Stored entries:
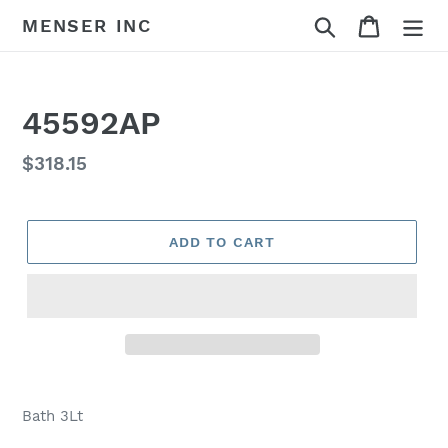
Skip
Search
Cart
MENSER INC
to
content
45592AP
Regular
$318.15
price
ADD TO CART
Adding
product
Bath 3Lt
to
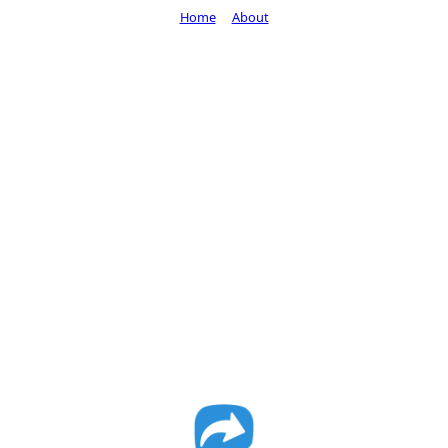
Home
About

### Directions for this task:
Extract precisely the lines beginning at the line containing "ADD TO CART" and ending at the last line of the entries above, exactly as written and with no pictures.

### Result of the exercise:
ADD TO CART
Adding
product
Bath 3Lt
to
Home
About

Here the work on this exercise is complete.